A graph is often visualized by a drawing like
This is in some sense misleading because it suggests that the edges are line segments - but they are not. A graph is just a combinatorial object and it is an unsuitable object to receive a topology.
However, we can assign to each graph $G$ a $1$-dimensional CW-complex $X_G$ which we may denote as its geometric realization.
As the $0$-cells of $X_G$ take the vertices. For each combinatorial edge $e = \{x,y\}$ attach a $1$-cell $D^1 = [-1,1]$ via $\phi_e : \partial D^1 = \{-1,1\} \to X_G^0, \phi(-1) = v, \phi(1) = y$. Here you have two choices for $\phi_e$ if $x \ne y$, but this turns out to be irrelevant for the resulting CW-complex.
Since this procedure gives a CW-complex, the topology on $X_G$ is completely determined. If you imagine graphs in terms of "drawn graphs" as in the picture above, you perform exactly this construction. And you are right, this "geometric object" has the topology described in your question.

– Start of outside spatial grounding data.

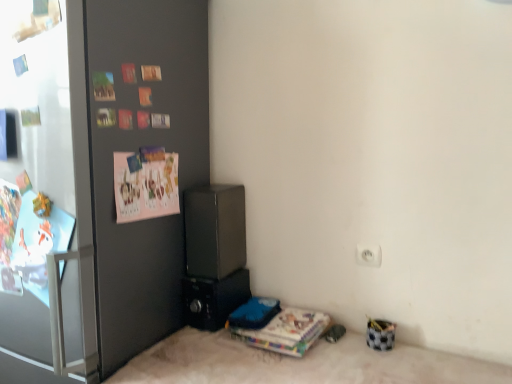 You are a GUI agent. You are given a task and a screenshot of the screen. Output one action in this format:
    pyautogui.click(x=<x>, y=<y>)
    Task: Click on the vacant space to the right of multicolored paper stack at lower center
    
    Given the screenshot: What is the action you would take?
    pyautogui.click(x=361, y=353) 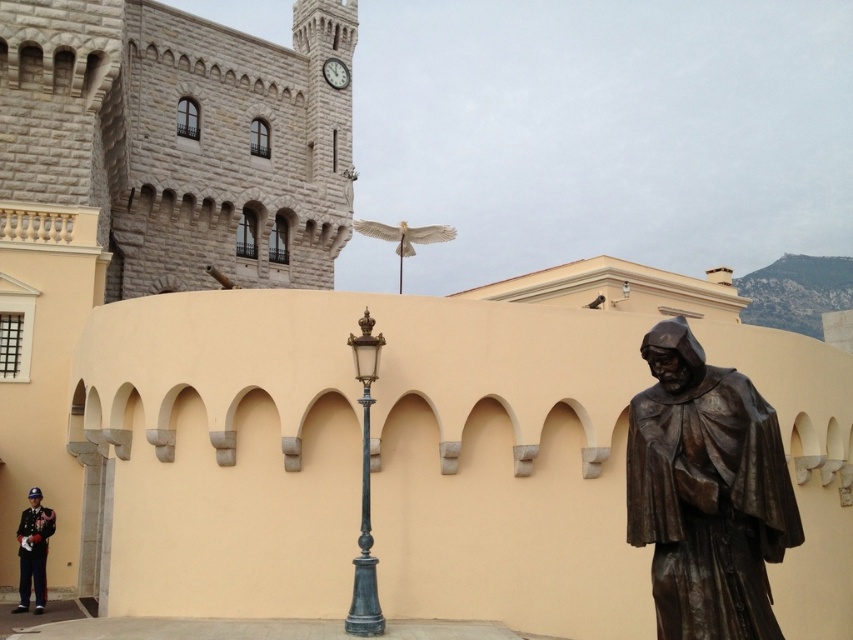 You are a visitor standing in front of the beige wall with arches and want to take a photo that includes both the shiny black uniform at lower left and the white stone clock at upper center. Which object should you adjust your camera angle to focus on first to ensure both are in frame?

Since the shiny black uniform at lower left is below the white stone clock at upper center, you should adjust your camera angle to focus on the white stone clock at upper center first, then ensure the shiny black uniform at lower left is visible below it in the frame.

You are an architect designing a new building and want to ensure that the bronze statue at right and the white stone clock at upper center are visible from the entrance. Given their sizes, which object will appear taller when viewed from the entrance?

The bronze statue at right is taller than the white stone clock at upper center, so it will appear taller when viewed from the entrance. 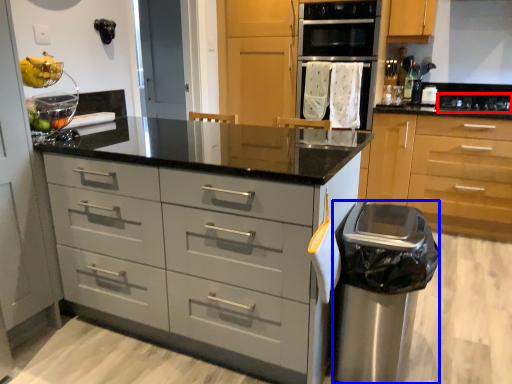 Question: Which of the following is the farthest to the observer, gas stove (highlighted by a red box) or garbage (highlighted by a blue box)?

Choices:
 (A) gas stove
 (B) garbage

Answer: (A) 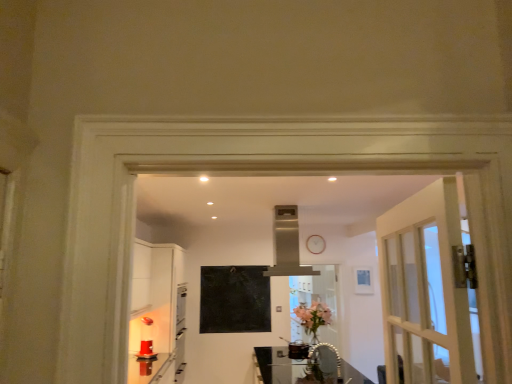 Question: Does pink glass vase at center come in front of clear glass table at center?

Choices:
 (A) yes
 (B) no

Answer: (B)

Question: Is pink glass vase at center positioned far away from clear glass table at center?

Choices:
 (A) no
 (B) yes

Answer: (A)

Question: Is the surface of pink glass vase at center in direct contact with clear glass table at center?

Choices:
 (A) yes
 (B) no

Answer: (B)

Question: Is pink glass vase at center facing towards clear glass table at center?

Choices:
 (A) no
 (B) yes

Answer: (A)

Question: Can you confirm if pink glass vase at center is shorter than clear glass table at center?

Choices:
 (A) yes
 (B) no

Answer: (B)

Question: Is the depth of pink glass vase at center greater than that of clear glass table at center?

Choices:
 (A) yes
 (B) no

Answer: (A)

Question: Is pink glass vase at center at the right side of clear glass screen door at center?

Choices:
 (A) yes
 (B) no

Answer: (B)

Question: From a real-world perspective, is pink glass vase at center below clear glass screen door at center?

Choices:
 (A) no
 (B) yes

Answer: (A)

Question: Is pink glass vase at center in front of clear glass screen door at center?

Choices:
 (A) no
 (B) yes

Answer: (B)

Question: From the image's perspective, is pink glass vase at center below clear glass screen door at center?

Choices:
 (A) no
 (B) yes

Answer: (A)

Question: From the image's perspective, is pink glass vase at center on top of clear glass screen door at center?

Choices:
 (A) no
 (B) yes

Answer: (B)

Question: Does pink glass vase at center lie behind clear glass screen door at center?

Choices:
 (A) no
 (B) yes

Answer: (A)

Question: Is clear glass screen door at center next to matte black bulletin board at center and touching it?

Choices:
 (A) no
 (B) yes

Answer: (A) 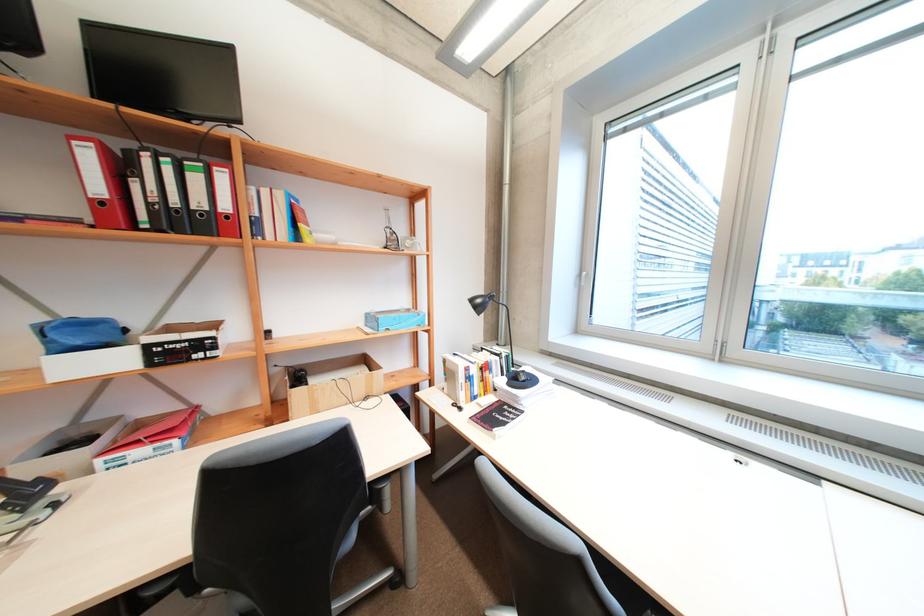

There is in fact a $1$-$1$ correspondence between $1$-dimensional CW-complexes and undirected multigraphs with loops.
As you have shown, distinct graphs can produce homeomorphic CW-complexes. But a CW-complex is not the same object as a topological space; it is a topological space plus an additional structure (the collection of cells). As an analogue consider a group - this is a set plus an additional structure, and it would be inadequate to forget this structure when comparing groups.
If you want to work with CW-complexes, you have to take into account their CW-structure. Not every continuous map between CW-complexes is compatible with this structure; thus one works with cellular maps and gets cellular homeomorphims. In your example you get two CW complexes which are homeomorphic as topological spaces, but are not cellularly homeomorphic.